Torsten Mielke added a comment - 23/Oct/09 08:01 AM
This problem does not seem to manifest on every JDBC database. I reproduced it using MySQL. However when Apache Derby is used, the problem is not observed. It seems that Derby does not lock the entire db table when running the cleanup task's SQL statement (perhaps a row locking mechanism is applied).
So whatever solution is worked out for this bug, it should probably be configurable.

Gary Tully added a comment - 23/Oct/09 11:59 AM - edited
the cleanup task is using a fixed rate rather than a fixed delay executor so changing that would make it a lot better.

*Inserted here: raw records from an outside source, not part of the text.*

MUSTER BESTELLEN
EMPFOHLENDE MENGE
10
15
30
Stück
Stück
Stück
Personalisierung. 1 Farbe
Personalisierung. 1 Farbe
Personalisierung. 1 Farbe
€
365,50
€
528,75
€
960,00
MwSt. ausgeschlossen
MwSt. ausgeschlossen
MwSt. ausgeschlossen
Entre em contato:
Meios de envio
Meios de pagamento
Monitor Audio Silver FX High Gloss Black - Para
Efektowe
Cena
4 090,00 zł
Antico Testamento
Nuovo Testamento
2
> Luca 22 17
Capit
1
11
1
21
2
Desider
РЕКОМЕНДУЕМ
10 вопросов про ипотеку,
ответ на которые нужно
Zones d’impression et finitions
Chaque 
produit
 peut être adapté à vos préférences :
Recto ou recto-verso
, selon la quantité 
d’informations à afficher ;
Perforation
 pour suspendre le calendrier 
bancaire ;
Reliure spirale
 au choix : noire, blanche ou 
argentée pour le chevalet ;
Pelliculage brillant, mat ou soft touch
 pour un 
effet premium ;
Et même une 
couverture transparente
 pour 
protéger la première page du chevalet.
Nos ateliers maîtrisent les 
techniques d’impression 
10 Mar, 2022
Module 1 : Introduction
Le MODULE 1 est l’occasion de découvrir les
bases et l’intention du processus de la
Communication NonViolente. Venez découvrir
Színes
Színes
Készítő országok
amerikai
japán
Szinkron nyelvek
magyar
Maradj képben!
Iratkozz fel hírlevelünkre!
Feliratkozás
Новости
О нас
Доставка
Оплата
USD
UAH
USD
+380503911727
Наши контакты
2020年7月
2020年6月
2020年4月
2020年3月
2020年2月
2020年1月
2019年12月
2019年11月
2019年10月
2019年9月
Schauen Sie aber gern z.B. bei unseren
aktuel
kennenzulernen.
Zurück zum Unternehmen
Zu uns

At least if it takes 20minutes, it will wait cleanupInterval before trying again. At the moment a bunch of cleanup executions will have backed up and it will execute immediately again.

That may do it. Another approach would be to limit the number of rows that are queried by the delete statement, but some state needs to be maintained to allow the entire table to be processed over time. ROWNUM > X < Y


Gary Tully added a comment - 29/Oct/09 02:12 PM
opened https://issues.apache.org/activemq/browse/AMQ-2470 at apache to implement some changes. Simplest solution is to have the cleanup on a fixed delay schedule so that if it takes 20 minutes, and with a period of 10 minutes, it will wait 10 minutes from when it finishes. ie: fixed delay. At the moment it is on a fixed rate schedule.
If this is not sufficient, a limit via ROWNUM needs to be explored.

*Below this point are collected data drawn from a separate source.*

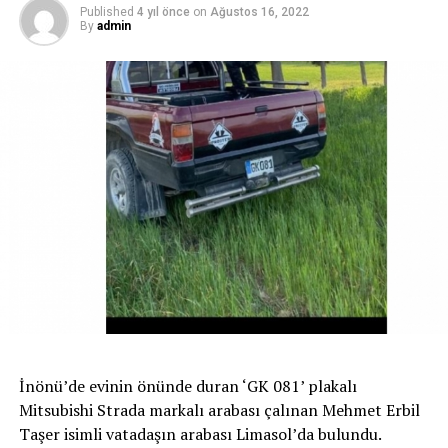
Published
4 yıl önce
on
Ağustos 16, 2022
By
admin
İLGİLİ KONU:
UP NEXT
Aşı sonrası ciddi Tromboz geçiren 39 yaşındaki kadın
öldü
İnönü’de evinin önünde duran ‘GK 081’ plakalı
Mitsubishi Strada markalı arabası çalınan Mehmet Erbil
Taşer isimli vatadaşın arabası Limasol’da bulundu.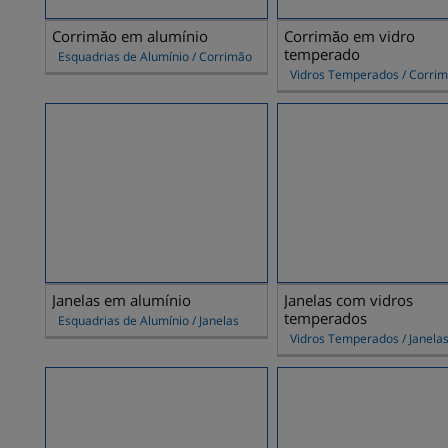
Corrimăo em alumínio
Corrimăo em vidro
temperado
Esquadrias de Alumínio / Corrimão
Vidros Temperados / Corri
Janelas em alumínio
Janelas com vidros
temperados
Esquadrias de Alumínio / Janelas
Vidros Temperados / Janela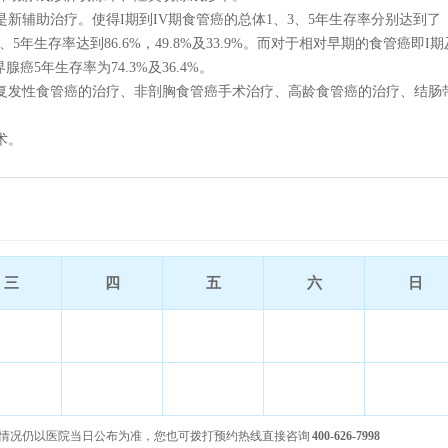
新辅助治疗。使得I期到IV期食管癌的总体1、3、5年生存率分别达到了
、3、5年生存率达到86.6%，49.8%及33.9%。而对于相对早期的食管癌即I期
腺癌5年生存率为74.3%及36.4%。
复发性食管癌的治疗、非剖胸食管癌手术治疗、高龄食管癌的治疗、结肠
术。
三
四
五
六
日
情况仍以医院当日公布为准，您也可拨打预约热线直接咨询
400-626-7998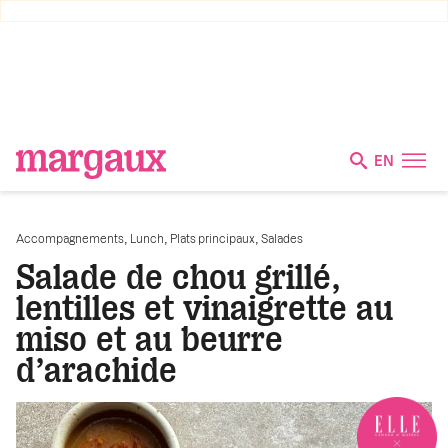
EN
,
,
,
Accompagnements
Lunch
Plats principaux
Salades
Salade de chou grillé,
lentilles et vinaigrette au
miso et au beurre
d’arachide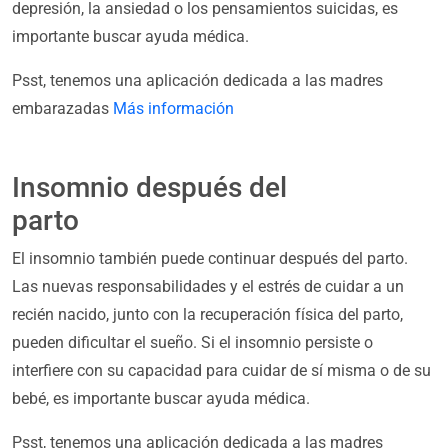
depresión, la ansiedad o los pensamientos suicidas, es
importante buscar ayuda médica.
Psst, tenemos una aplicación dedicada a las madres
embarazadas
Más información
Insomnio después del
parto
El insomnio también puede continuar después del parto.
Las nuevas responsabilidades y el estrés de cuidar a un
recién nacido, junto con la recuperación física del parto,
pueden dificultar el sueño. Si el insomnio persiste o
interfiere con su capacidad para cuidar de sí misma o de su
bebé, es importante buscar ayuda médica.
Psst, tenemos una aplicación dedicada a las madres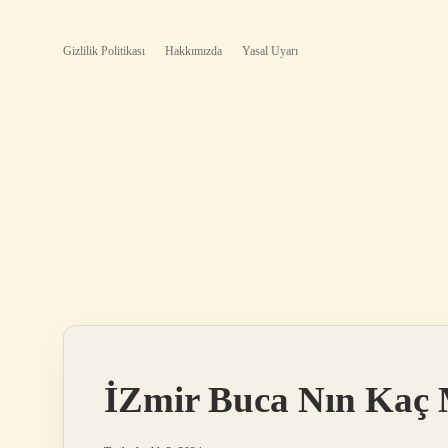
Gizlilik Politikası
Hakkımızda
Yasal Uyarı
İZmir Buca Nın Kaç 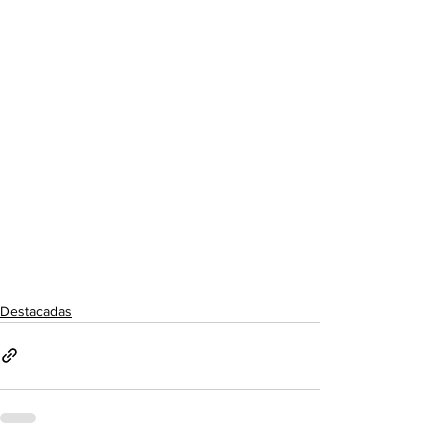
Destacadas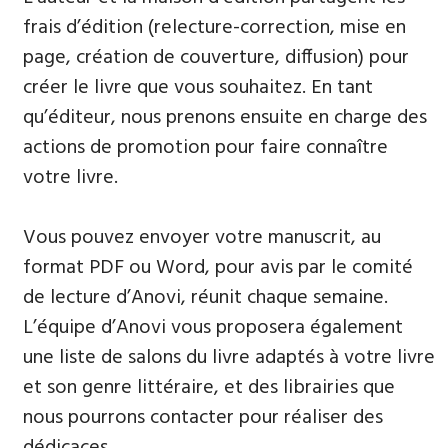
frais d’édition (relecture-correction, mise en
page, création de couverture, diffusion) pour
créer le livre que vous souhaitez. En tant
qu’éditeur, nous prenons ensuite en charge des
actions de promotion pour faire connaître
votre livre.
Vous pouvez envoyer votre manuscrit, au
format PDF ou Word, pour avis par le comité
de lecture d’Anovi, réunit chaque semaine.
L’équipe d’Anovi vous proposera également
une liste de salons du livre adaptés à votre livre
et son genre littéraire, et des librairies que
nous pourrons contacter pour réaliser des
dédicaces.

Gary Tully added a comment - 29/Oct/09 05:05 PM
merged fix from https://issues.apache.org/activemq/browse/AMQ-2470 - making cleanup have fixed delay.

cleanup period attribute on the JDBCPeristenceAdapter allows the period to be configured. This period is now the delay from the finish of the task till the next start such that it won't hog the DB.